### WHAT YOU WILL DO
Which lines below contain "once"? Pull them out.

### INFORMATION SUPPLIED
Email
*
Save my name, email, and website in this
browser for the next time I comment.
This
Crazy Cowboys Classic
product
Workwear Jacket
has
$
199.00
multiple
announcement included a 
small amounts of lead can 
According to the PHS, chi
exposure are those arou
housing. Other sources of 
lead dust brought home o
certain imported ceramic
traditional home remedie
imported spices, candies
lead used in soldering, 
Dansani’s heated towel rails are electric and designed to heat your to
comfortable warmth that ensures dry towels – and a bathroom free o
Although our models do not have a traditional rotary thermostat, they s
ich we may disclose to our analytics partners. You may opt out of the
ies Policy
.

==

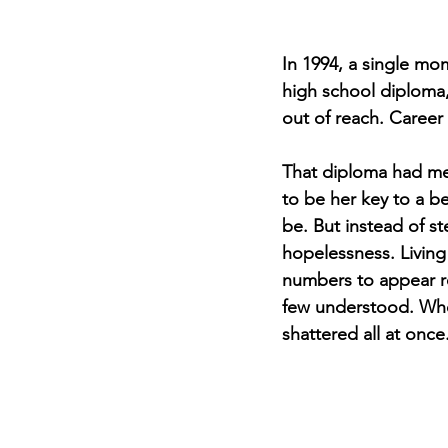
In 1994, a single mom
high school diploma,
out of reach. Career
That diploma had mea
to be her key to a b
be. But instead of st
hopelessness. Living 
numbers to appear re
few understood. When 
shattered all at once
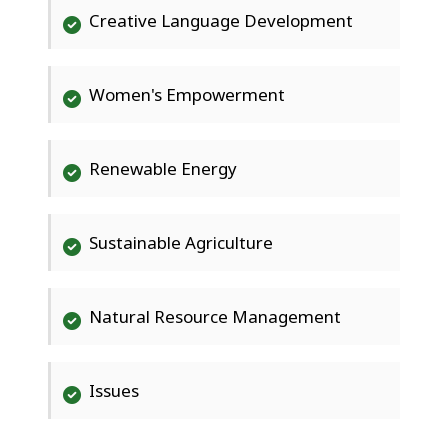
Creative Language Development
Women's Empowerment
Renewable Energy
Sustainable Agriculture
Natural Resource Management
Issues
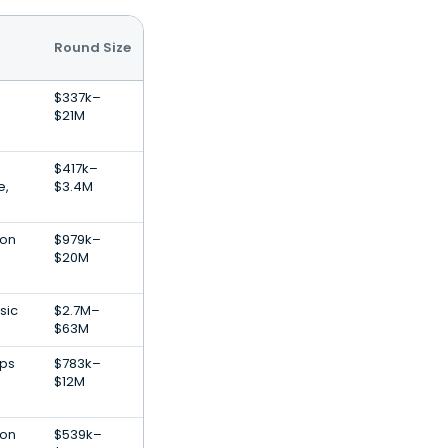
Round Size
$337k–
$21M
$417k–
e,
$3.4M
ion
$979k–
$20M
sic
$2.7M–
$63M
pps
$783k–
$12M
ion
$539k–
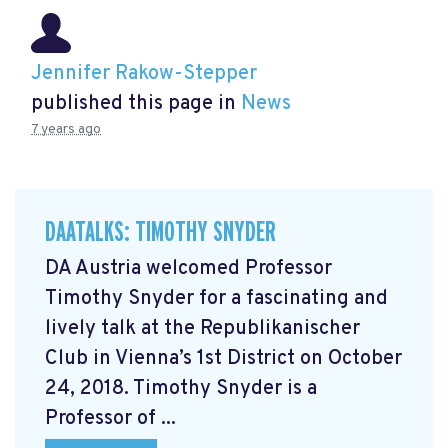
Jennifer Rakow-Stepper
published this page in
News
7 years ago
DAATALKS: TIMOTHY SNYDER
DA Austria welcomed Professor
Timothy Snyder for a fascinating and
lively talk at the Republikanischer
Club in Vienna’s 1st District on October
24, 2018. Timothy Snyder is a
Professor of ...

--

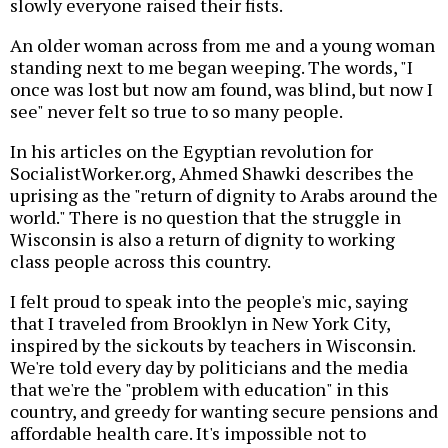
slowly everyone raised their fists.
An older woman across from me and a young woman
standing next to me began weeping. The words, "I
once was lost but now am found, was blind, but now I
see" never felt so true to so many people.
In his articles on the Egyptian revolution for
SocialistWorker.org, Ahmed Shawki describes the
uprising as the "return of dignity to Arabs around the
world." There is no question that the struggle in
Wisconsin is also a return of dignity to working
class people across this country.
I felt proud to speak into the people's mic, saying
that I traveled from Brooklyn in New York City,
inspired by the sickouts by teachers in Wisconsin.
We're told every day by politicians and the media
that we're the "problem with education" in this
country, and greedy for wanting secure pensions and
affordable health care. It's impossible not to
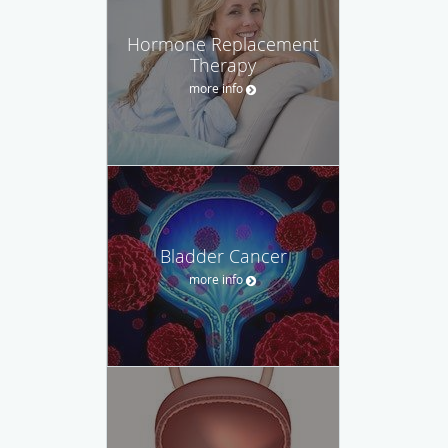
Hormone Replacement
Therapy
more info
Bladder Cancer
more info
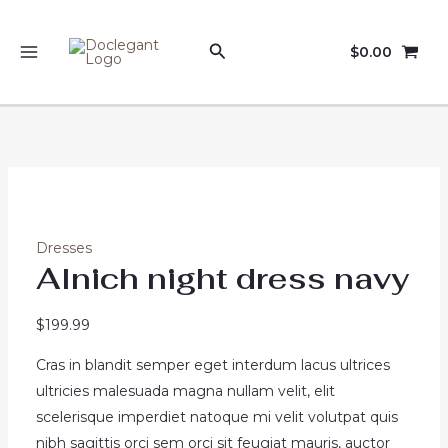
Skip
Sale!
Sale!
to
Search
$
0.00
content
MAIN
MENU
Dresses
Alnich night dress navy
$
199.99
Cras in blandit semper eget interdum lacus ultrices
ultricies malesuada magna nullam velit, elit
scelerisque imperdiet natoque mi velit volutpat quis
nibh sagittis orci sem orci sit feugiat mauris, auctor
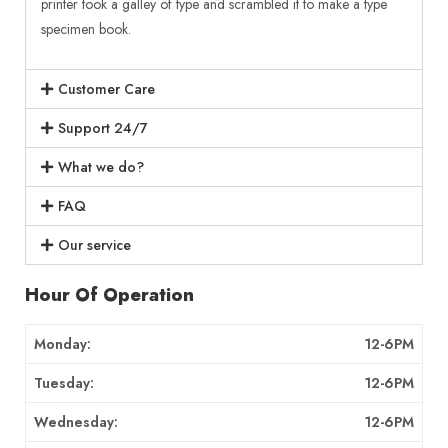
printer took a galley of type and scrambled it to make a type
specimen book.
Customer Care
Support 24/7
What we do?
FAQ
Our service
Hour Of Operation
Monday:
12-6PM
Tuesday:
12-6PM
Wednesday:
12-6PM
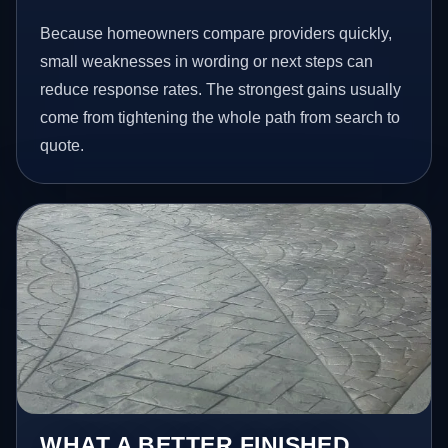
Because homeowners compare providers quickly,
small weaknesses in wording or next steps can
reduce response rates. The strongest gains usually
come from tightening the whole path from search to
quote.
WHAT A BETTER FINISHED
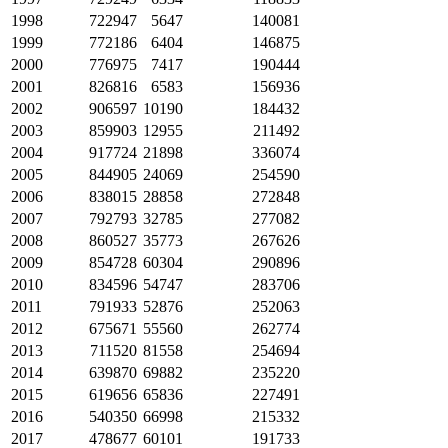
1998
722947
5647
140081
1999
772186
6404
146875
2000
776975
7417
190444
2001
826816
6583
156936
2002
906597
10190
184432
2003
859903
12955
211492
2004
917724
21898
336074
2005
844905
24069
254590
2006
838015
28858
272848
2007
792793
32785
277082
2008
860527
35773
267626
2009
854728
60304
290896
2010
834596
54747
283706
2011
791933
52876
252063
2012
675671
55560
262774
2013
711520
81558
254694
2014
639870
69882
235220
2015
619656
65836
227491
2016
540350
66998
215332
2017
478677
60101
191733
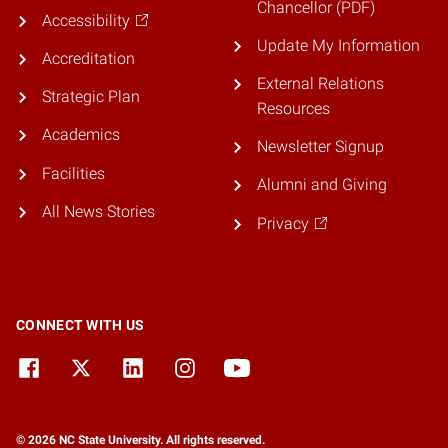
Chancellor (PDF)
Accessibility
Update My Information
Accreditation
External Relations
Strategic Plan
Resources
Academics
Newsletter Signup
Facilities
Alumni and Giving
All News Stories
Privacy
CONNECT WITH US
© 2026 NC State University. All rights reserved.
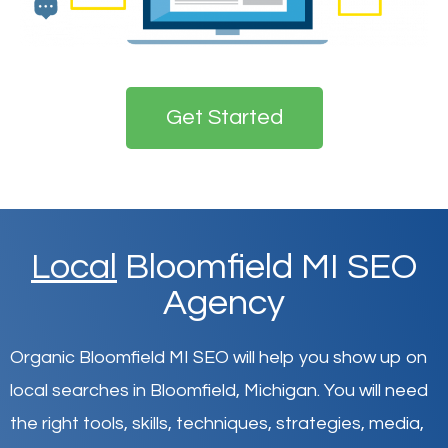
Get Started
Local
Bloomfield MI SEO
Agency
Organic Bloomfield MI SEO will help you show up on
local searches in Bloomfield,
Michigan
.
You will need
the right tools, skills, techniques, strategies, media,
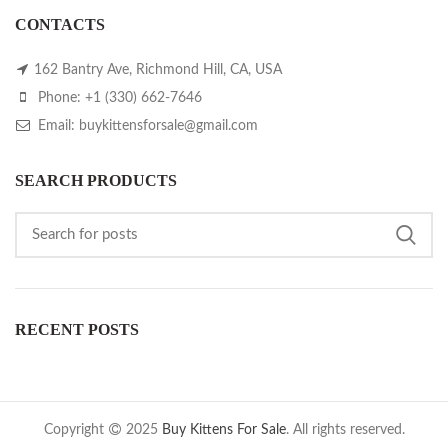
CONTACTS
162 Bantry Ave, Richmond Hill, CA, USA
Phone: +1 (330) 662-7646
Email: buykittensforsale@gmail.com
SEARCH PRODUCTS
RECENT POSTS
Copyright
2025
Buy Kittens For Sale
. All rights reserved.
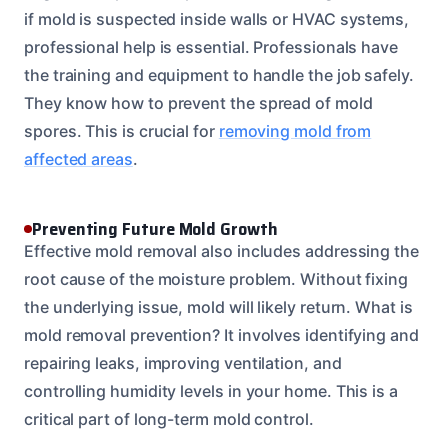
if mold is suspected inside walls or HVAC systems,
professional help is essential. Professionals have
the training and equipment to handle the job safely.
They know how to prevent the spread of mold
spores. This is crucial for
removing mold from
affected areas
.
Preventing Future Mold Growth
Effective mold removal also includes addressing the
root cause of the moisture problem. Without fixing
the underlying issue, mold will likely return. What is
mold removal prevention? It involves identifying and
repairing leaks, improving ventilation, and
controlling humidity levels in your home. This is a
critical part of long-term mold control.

### TASK SOLUTION
shattered all at once
once was lost but now am found, was blind, but now I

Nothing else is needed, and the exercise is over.